Cuche gelang damit Historisches: Er wurde mit 36 Jahren und fünf Monaten der älteste Abfahrtssieger der Geschichte, und er holte den Österreicher Franz Klammer ein, der als bislang einziger Alpiner auf der Streif vier Abfahrtssiege geschafft hatte.

Der Sturz von Siegmar Klotz

Cuche hat, so sagt es Bode Miller, als er dreieinhalb Stunden nach Rennstart im Pressezentrum sitzt, "seinen Plan voll durchgezogen". Er selbst dagegen habe das nicht gemacht: "Ich habe nicht voll riskiert", weil volles Risiko auf dieser Strecke "zu ernsthaften Verletzungen" führen könne, sagt Miller.

Men's Downhill race in Kitzbuehel

Didier Cuche auf dem Weg zu seinem Erfolg auf der Streif in Kitzbühel.

(Foto: dpa)

Die Szene stand noch immer unter dem Eindruck des schwerwiegenden Trainingssturzes von Hans Grugger, dem Österreicher. Nach offizieller Mitteilung des Österreichischen Ski-Verbandes von Samstagvormittag befinde sich Grugger zwar in "absolut stabilem Zustand", der 29-Jährige liegt aber weiterhin im künstlichen Koma auf der neurochirurgischen Intensivstation der Innsbrucker Klinik.

Einige, stellt Miller fest, "waren heute vorsichtiger als sonst", auch er habe es "als große Herausforderung" empfunden, hier zu starten. Kitzbühel ist das natürlich immer: eine große Herausforderung, das ist ja das Verkaufsargument, ein Grund, weshalb sich das Hahnenkammrennen als einziges Skirennen in Österreich selbst vermarktet und hier insgesamt 550.000 Euro Preisgeld ausgeschüttet werden, mehr als überall sonst im Skizirkus. Der Sturz von Hans Grugger aber hat zumindest für eine gewisse Nachdenklichkeit gesorgt - die am Renntag dann vom Italiener Siegmar Klotz noch verstärkt wurde.

Klotz, Startnummer 33, hob beim Sprung an der Traverse rücklings ab, er ruderte in der Luft mit den Armen, schließlich landete er auf dem Rücken und prallte mit voller Wucht in die Fangnetze. Kurz darauf startete der Hubschrauber, das Rennen wurde unterbrochen. Schlimmste Befürchtungen aber bestätigten sich zunächst nicht: Klotz war ansprechbar, eine Untersuchung im Krankenhaus St. Johann ergab, dass er sich einen unkomplizierten Bruch im linken Handgelenk, Prellungen am ganzen Körper und eine leichte Gehirnerschütterung zugezogen habe. Die Nacht über muss er im Spital bleiben.

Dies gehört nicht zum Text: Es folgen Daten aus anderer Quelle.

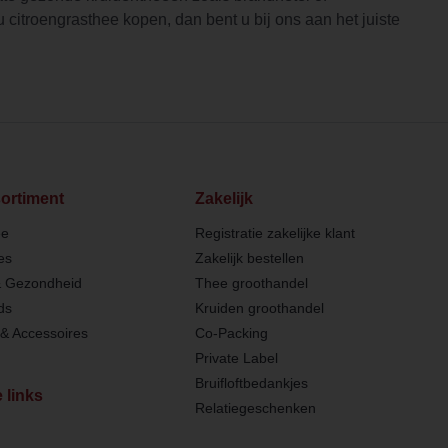
 citroengrasthee kopen, dan bent u bij ons aan het juiste
ortiment
Zakelijk
ee
Registratie zakelijke klant
es
Zakelijk bestellen
& Gezondheid
Thee groothandel
ds
Kruiden groothandel
& Accessoires
Co-Packing
Private Label
Bruifloftbedankjes
 links
Relatiegeschenken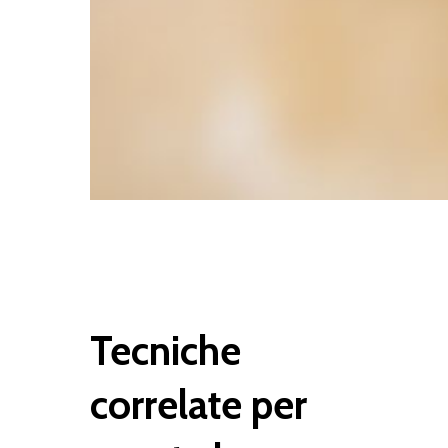
Tecniche
correlate
per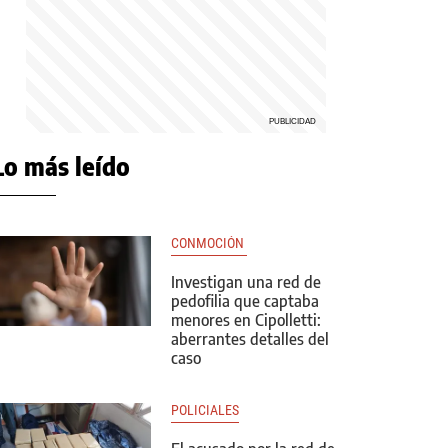
Lo más leído
CONMOCIÓN 
Investigan una red de
pedofilia que captaba
menores en Cipolletti:
aberrantes detalles del
caso
POLICIALES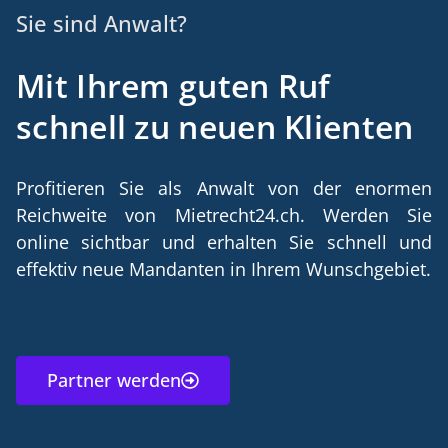
Sie sind Anwalt?
Mit Ihrem guten Ruf
schnell zu neuen Klienten
Profitieren Sie als Anwalt von der enormen
Reichweite von Mietrecht24.ch. Werden Sie
online sichtbar und erhalten Sie schnell und
effektiv neue Mandanten in Ihrem Wunschgebiet.
Partner werden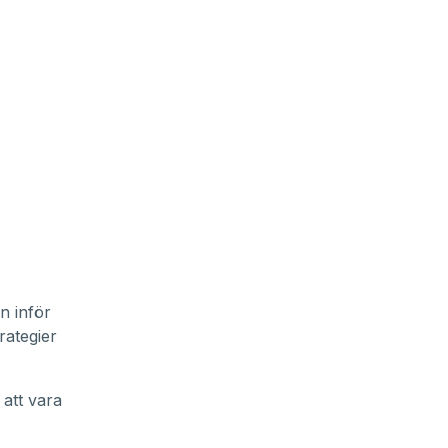
n inför
rategier
 att vara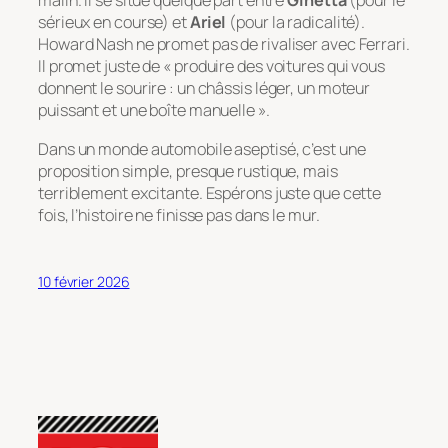
malin. Il se situe quelque part entre
Ginetta
(pour le
sérieux en course) et
Ariel
(pour la radicalité).
Howard Nash ne promet pas de rivaliser avec Ferrari.
Il promet juste de
« produire des voitures qui vous
donnent le sourire : un châssis léger, un moteur
puissant et une boîte manuelle »
.
Dans un monde automobile aseptisé, c’est une
proposition simple, presque rustique, mais
terriblement excitante. Espérons juste que cette
fois, l’histoire ne finisse pas dans le mur.
10 février 2026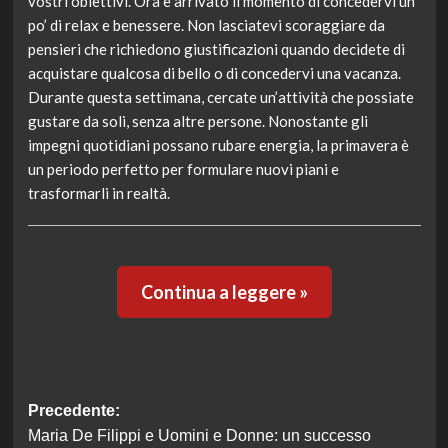
vostri obiettivi. Ora è arrivato il momento di concedervi un
po’ di relax e benessere. Non lasciatevi scoraggiare da
pensieri che richiedono giustificazioni quando decidete di
acquistare qualcosa di bello o di concedervi una vacanza.
Durante questa settimana, cercate un’attività che possiate
gustare da soli, senza altre persone. Nonostante gli
impegni quotidiani possano rubare energia, la primavera è
un periodo perfetto per formulare nuovi piani e
trasformarli in realtà.
Continua a leggere »
Navigazione
Precedente:
Maria De Filippi e Uomini e Donne: un successo
articolo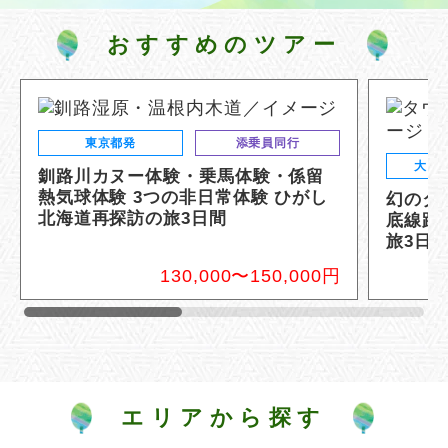
おすすめのツアー
東京都発
添乗員同行
大雪
釧路川カヌー体験・乗馬体験・係留
熱気球体験 3つの非日常体験 ひがし
幻のタ
北海道再探訪の旅3日間
底線路
旅3日
130,000〜150,000円
エリアから探す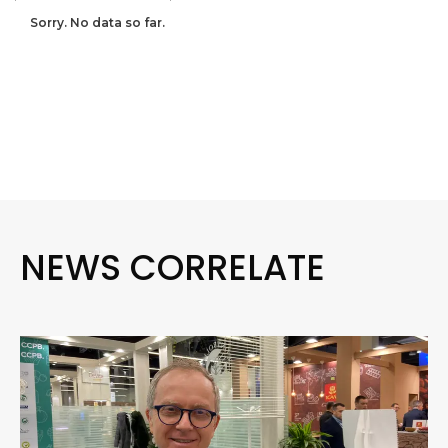
Sorry. No data so far.
NEWS CORRELATE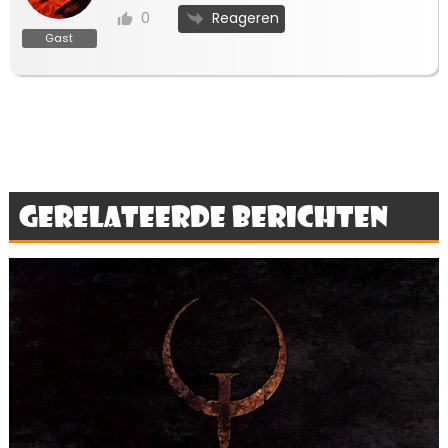
Reageren
0
Gast
Gerelateerde berichten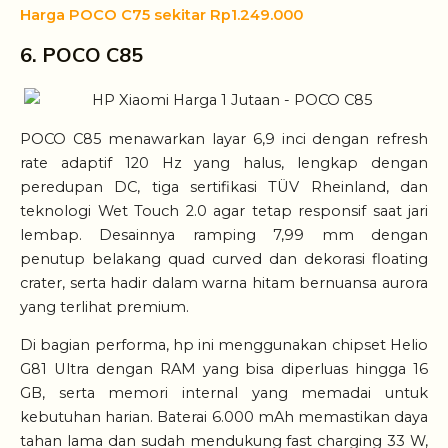
Harga POCO C75 sekitar Rp1.249.000
6. POCO C85
POCO C85 menawarkan layar 6,9 inci dengan refresh
rate adaptif 120 Hz yang halus, lengkap dengan
peredupan DC, tiga sertifikasi TÜV Rheinland, dan
teknologi Wet Touch 2.0 agar tetap responsif saat jari
lembap. Desainnya ramping 7,99 mm dengan
penutup belakang quad curved dan dekorasi floating
crater, serta hadir dalam warna hitam bernuansa aurora
yang terlihat premium.
Di bagian performa, hp ini menggunakan chipset Helio
G81 Ultra dengan RAM yang bisa diperluas hingga 16
GB, serta memori internal yang memadai untuk
kebutuhan harian. Baterai 6.000 mAh memastikan daya
tahan lama dan sudah mendukung fast charging 33 W,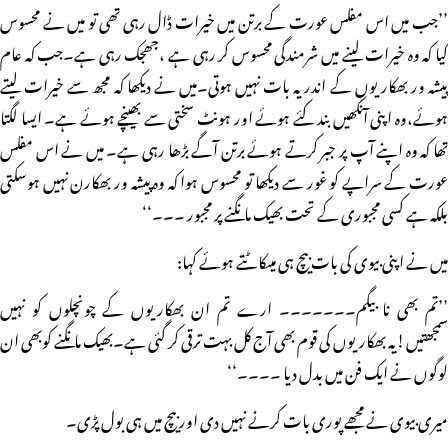
’’جب میں اس مفلس عورت کے برتن میں خیرات ڈال رہی تھی تو میں نے محسوس
کیا کہ وہ خیرات لینے میں شرمندگی محسوس کر رہی ہے ،جھجک رہی ہے۔جب کہ عام
پیشہ ور بھکاریوں کے اندر یہ بات نہیں ہوتی۔میں نے دیکھا کہ مجھ سے خیرات لیتے
ہوئے،وہ اپنی آنکھیں بند کئے ہوئے اور ہونٹ سختی سے بھینچے ہوئے ہے۔ ایسا لگتا
تھا کہ وہ اپنے آپ پر جبر کرتے ہوئے برتن آگے بڑھا رہی ہے۔ میں نے اس مفلس
عورت کے سراپے کو غور سے دیکھا تو محسوس ہوا کہ وہ پیشہ ور بھکارن نہیں ہوسکتی
بلکہ ہے کسی مجبوری کے تحت بھیک مانگنے پر مجبور ۔۔۔‘‘
میں نے اپنی بیوی کی بات بیچ ہی میںکاٹتے ہوئے کہا:
’’تم بھی نا بیگم۔۔۔۔۔۔۔ ارے تم ان بھکاریوں کے چونچلوں کو نہیں
سمجھتیں!یہ بھکاریوں کی قوم بھی آج کل بہت ترقی کر گئی ہے۔بھیک مانگنے کوبھی ان
لوگوں نے ایک فن میں بدل دیا ۔۔۔۔‘‘
میری بیوی نے مجھے پوری بات کرنے نہیں دی اور بیچ میں ہی بول پڑی۔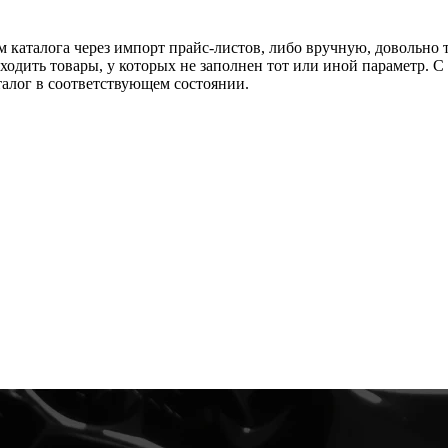
 каталога через импорт прайс-листов, либо вручную, довольно 
ходить товары, у которых не заполнен тот или иной параметр. 
алог в соответствующем состоянии.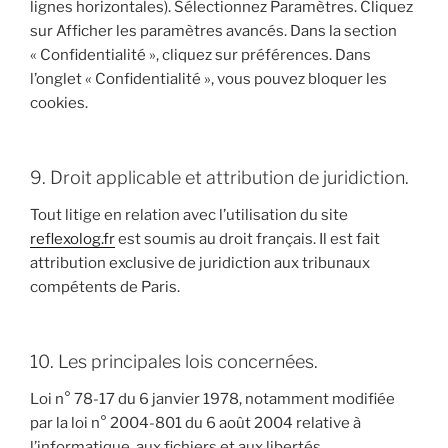
lignes horizontales). Sélectionnez Paramètres. Cliquez
sur Afficher les paramètres avancés. Dans la section
« Confidentialité », cliquez sur préférences. Dans
l’onglet « Confidentialité », vous pouvez bloquer les
cookies.
9. Droit applicable et attribution de juridiction.
Tout litige en relation avec l’utilisation du site
reflexolog.fr
est soumis au droit français. Il est fait
attribution exclusive de juridiction aux tribunaux
compétents de Paris.
10. Les principales lois concernées.
Loi n° 78-17 du 6 janvier 1978, notamment modifiée
par la loi n° 2004-801 du 6 août 2004 relative à
l’informatique, aux fichiers et aux libertés.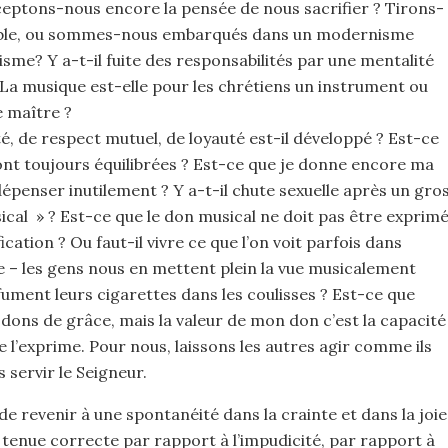
cceptons-nous encore la pensée de nous sacrifier ? Tirons-
emble, ou sommes-nous embarqués dans un modernisme
lisme? Y a-t-il fuite des responsabilités par une mentalité
a musique est-elle pour les chrétiens un instrument ou
e maître ?
nité, de respect mutuel, de loyauté est-il développé ? Est-ce
ont toujours équilibrées ? Est-ce que je donne encore ma
dépenser inutilement ? Y a-t-il chute sexuelle après un gro
cal » ? Est-ce que le don musical ne doit pas être exprim
ication ? Ou faut-il vivre ce que l’on voit parfois dans
e – les gens nous en mettent plein la vue musicalement
 fument leurs cigarettes dans les coulisses ? Est-ce que
 dons de grâce, mais la valeur de mon don c’est la capacité
je l’exprime. Pour nous, laissons les autres agir comme ils
 servir le Seigneur.
e revenir à une spontanéité dans la crainte et dans la joie
 tenue correcte par rapport à l’impudicité, par rapport à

Für Sander und die anderen Fahrer, die nach Klotz im Starthaus standen, machte es das nicht einfacher, ein heftiger Sturz, die Wartezeit. Er habe den Sturz nicht gesehen, sagte Sander, und außerdem: "So etwas muss man verdrängen, andernfalls müsste man zurückziehen, und das tut keiner." Das Warten? Kein Problem, sagt Sander, "man kann sich drinnen aufwärmen". Sie haben hier etwas mehr Komfort im Startraum als anderswo, hier ist schließlich Kitzbühel.

Und eben deshalb, weil Kitzbühel Kitzbühel ist, hält die Nachdenklichkeit auch nicht so lange an, dass sie die Stimmung nachhaltig beeinflussen könnte. Ob er morgen den Slalom fahre, wurde Bode Miller noch gefragt, bevor er ging, von der Straße drang immer wieder ein Schwall Stimmungsbeat in den Raum, wenn jemand die Tür öffnete. Miller grinste, dann antwortete er: "Das hängt davon ab, wie die Nacht verläuft."